Эрмин подумал, что о нем никто не тревожится. Серое уныние, которое донимало его в последнее время, было бы куда легче вынести, если бы и о нем какая-нибудь женщина сказала такие слова. Что ж, в следующий отпуск – на Рождество! У него, конечно, бывали отношения с женщинами – вполне милыми, предупредительными. Но… вот именно, но. Надо иметь подле себя что-то полноценное.

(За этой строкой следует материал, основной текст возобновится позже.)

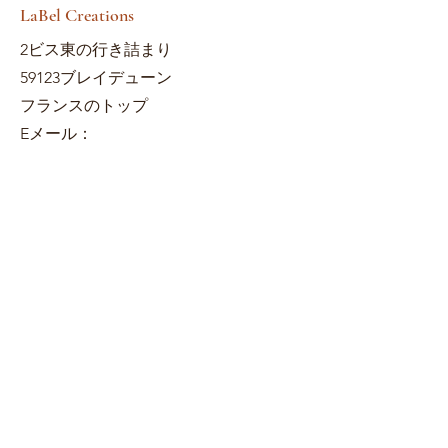
LaBel Creations
2ビス東の行き詰まり
59123ブレイデューン
フランスのトップ
Eメール：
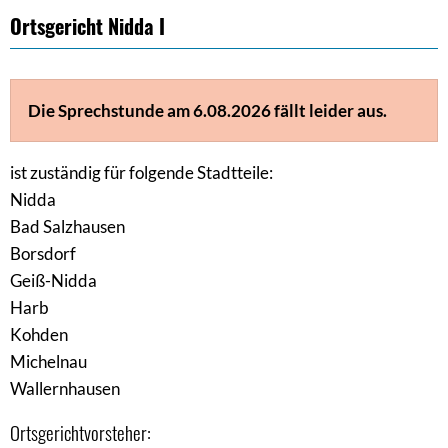
Ortsgericht Nidda I
Die Sprechstunde am 6.08.2026 fällt leider aus.
ist zuständig für folgende Stadtteile:
Nidda
Bad Salzhausen
Borsdorf
Geiß-Nidda
Harb
Kohden
Michelnau
Wallernhausen
Ortsgerichtvorsteher:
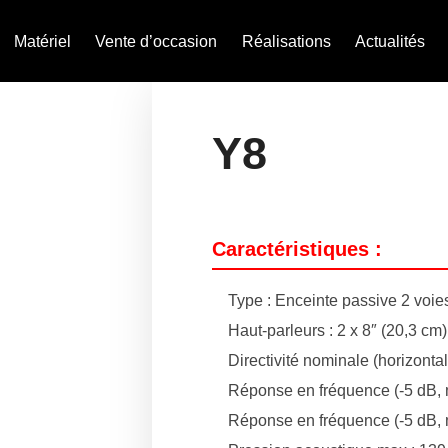
Matériel
Vente d’occasion
Réalisations
Actualités
Y8
Caractéristiques :
Type : Enceinte passive 2 voies
Haut-parleurs : 2 x 8″ (20,3 cm
Directivité nominale (horizontal
Réponse en fréquence (-5 dB, 
Réponse en fréquence (-5 dB,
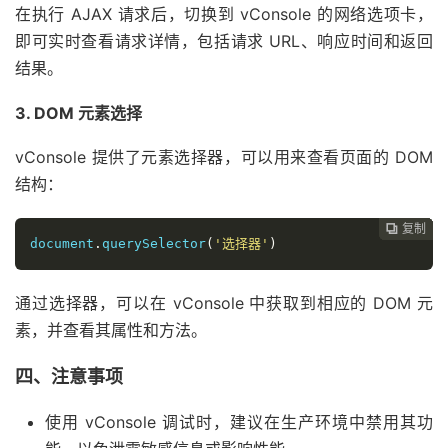
在执行 AJAX 请求后，切换到 vConsole 的网络选项卡，
即可实时查看请求详情，包括请求 URL、响应时间和返回
结果。
3. DOM 元素选择
vConsole 提供了元素选择器，可以用来查看页面的 DOM
结构：
复制
复制
复制
复制
复制
复制






document
.
querySelector
(
'选择器'
)
通过选择器，可以在 vConsole 中获取到相应的 DOM 元
素，并查看其属性和方法。
四、注意事项
使用 vConsole 调试时，建议在生产环境中禁用其功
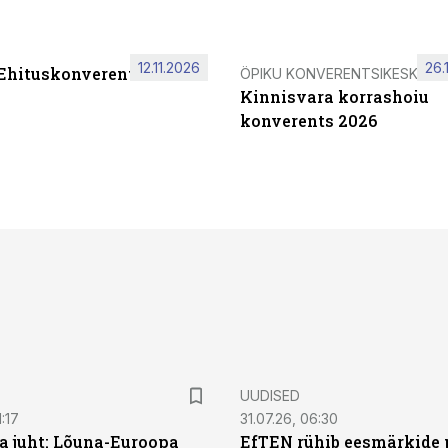
12.11.2026
26.
 Ehituskonverents 2026
ÖPIKU KONVERENTSIKESKUS
Kinnisvara korrashoiu
konverents 2026
UUDISED
:17
31.07.26, 06:30
a juht: Lõuna-Euroopa
EfTEN rühib eesmärkide 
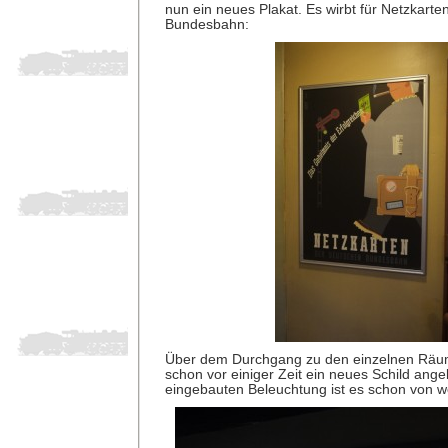
nun ein neues Plakat. Es wirbt für Netzkart
Bundesbahn:
Über dem Durchgang zu den einzelnen Räum
schon vor einiger Zeit ein neues Schild angeb
eingebauten Beleuchtung ist es schon von w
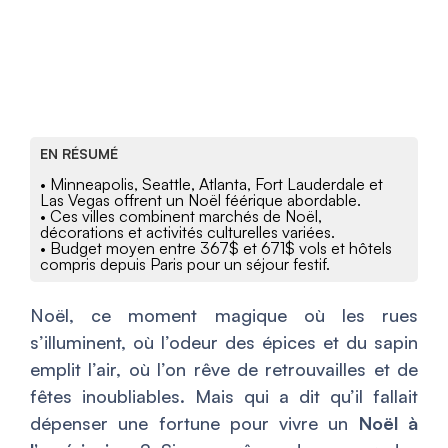
EN RÉSUMÉ
• Minneapolis, Seattle, Atlanta, Fort Lauderdale et
Las Vegas offrent un Noël féérique abordable.
• Ces villes combinent marchés de Noël,
décorations et activités culturelles variées.
• Budget moyen entre 367$ et 671$ vols et hôtels
compris depuis Paris pour un séjour festif.
Noël, ce moment magique où les rues
s’illuminent, où l’odeur des épices et du sapin
emplit l’air, où l’on rêve de retrouvailles et de
fêtes inoubliables. Mais qui a dit qu’il fallait
dépenser une fortune pour vivre un
Noël à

– Ну что тут скажешь! – продолжала госпожа Юдифь. – Из Хайфы, «с экскурсии», я написала ему открытку, когда пакетбот как раз забирал почту, однако затем он довольно долго не получал от меня ни единой весточки, зато это подлое письмо. Он несколько раз телеграфировал, а под конец я получила от него две довольно-таки взволнованные страницы: неужели я настолько опрометчива, что бросила нашу квартиру и наши книги на произвол судьбы и так долго остаюсь в Хайфе? В кругах, близких к университету, особенно в настроенных враждебно, нам могут в результате устроить неприятности, создать скандал, поставить его перед выбором: развод или уход с преподавательской должности. Мой муж любит свою профессию и любит меня, и нам совершенно не хочется, чтобы сплетни нарушали нашу гармонию. А с той дамой я уж как-нибудь рассчитаюсь. – Мелкими острыми зубками она прикусила нижнюю губу, потом рассмеялась, сплела руки на затылке. – Чтобы заткнуть людям рот, моему мужу необходимо убедительное письмо джентльмена, что непосредственно после моего отъезда Тальпиот был эвакуирован и занят войсками и что до полного умиротворения страны возвращаться в Иерусалим было бы сущим безумием. Что, далее, в день моего приезда в Хайфе разразились беспорядки и мы на Кармеле сидели в осаде, пока не подошли военные корабли, так что я никак не могла ни написать, ни послать телеграмму. Поскольку вы находились в том же положении, что и я, то писали бы как очевидец, заинтересованный лишь в правдивом изложении событий.

Да примерно так все и происходило, подумал Эрмин. Мелкие отличия незачем принимать слишком всерьез. Коль скоро жизнь отдельного человека теперь мало что значит – почему бы не опровергнуть беспардонную клевету мелкими улучшениями реальности? Ведь теперь все это не важно – в смысле так, как было важно до войны и как, надеюсь, опять будет важно позднее.

– Что ж, я охотно все подтвержу, миссис Кава, – сказал он. – Это ведь правда, в общем и целом.

Юдифь покраснела от радости, смуглая кожа наполнилась жаркой жизнью.

– Вы очень добры, мистер Эрмин, – сказала она. – Жаль, вы неженаты, я бы с удовольствием оказала вам такую же услугу.

Эрмин рассмеялся как мальчишка. Господи, подумал он, бедная миссис Эрмин! Она еще даже не выбрана, а союзница уже обеспечивает мне алиби. Почему бы нет? Семь девятых жизненных трагедий можно было бы вот так по-дружески устранить; остальных двух девятых вполне бы хватило в качестве материала для будничных трагедий.

Она подошла к нему, легонько и весело поцеловала в усы, сказала:

– Как вы хорошо выбриты, капитан! – и ушла в дом за бумагой, чернилами и ручкой.

Между тем Эрмин, пронизанный теплом, лежал в своем шезлонге. Ему чудилось, будто он непрерывно качает головой над нею, над собой, над временем, над человеческой жизнью.

– Я знала, – сказала она, возвращаясь легкой походкой, – что могу на вас рассчитывать. К господину Заамену я, как вы понимаете, обратиться не могла, а малыша Менделя Гласса, который сейчас работает на Мертвом море, втягивать не хотела. Кстати, незадолго до беспорядков мы подвезли его из Иерусалима в Хайфу, у нас в машине было свободное место, а шоферы, знаете ли, создали своего рода братство по перевозке безденежных путников.

Эрмин перепугался, больше того – пришел в ужас. Вздохнул, едва не забыл выдохнуть, благоразумно не открывая глаз.

– На Мертвом море? – сонным голосом спросил он. – Там, где вы показали мне кусочек синего зеркала?

– Там строят поташную фабрику, – пояснила она. – Господин Заамен сделал его своим адъютантом и в конце концов подыскал ему там место. По его просьбе.

– Свидетельство рабочего вам, пожалуй, не очень-то пригодилось бы, – сказал Эрмин, испытывая почти непобедимое желание вскочить, затопать ногами, разломать шезлонг.

Теперь можно взять это дело в свои руки. Поцелуй очаровательной женщины взволновал лишь слегка, потому что его одолевало отвращение к жизни. Теперь же его пронизал ток, рванул вверх, поставил на ноги. Вид врага возбуждал послевоенного человека больше, чем приветливость молодой дамы. Он встал, вытащил авторучку из висевшего на плечиках пиджака и спросил:

– Так что же мне написать? Диктуйте!